+++ Available data +++

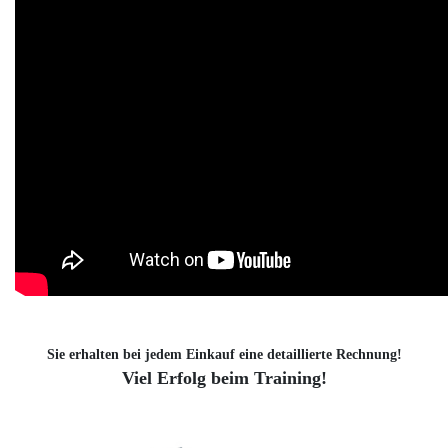
Sie erhalten bei jedem Einkauf eine detaillierte Rechnung!
Viel Erfolg beim Training!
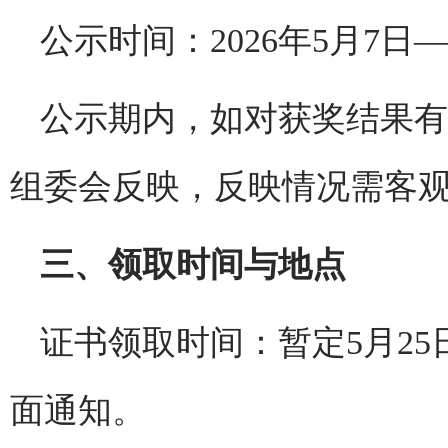
公示时间：2026年5月7日—
公示期内，如对获奖结果有
组委会反映，反映情况需客
三、领取时间与地点
证书领取时间：暂定5月2
面通知。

+++

> [Required action] Please set down every line of the data above precisely, dropping the images.

> [Exercise response]
Sie erhalten bei jedem Einkauf eine detaillierte Rechnung!
Viel Erfolg beim Training!
公示时间：2026年5月7日—
公示期内，如对获奖结果有
组委会反映，反映情况需客
三、领取时间与地点
证书领取时间：暂定5月2
面通知。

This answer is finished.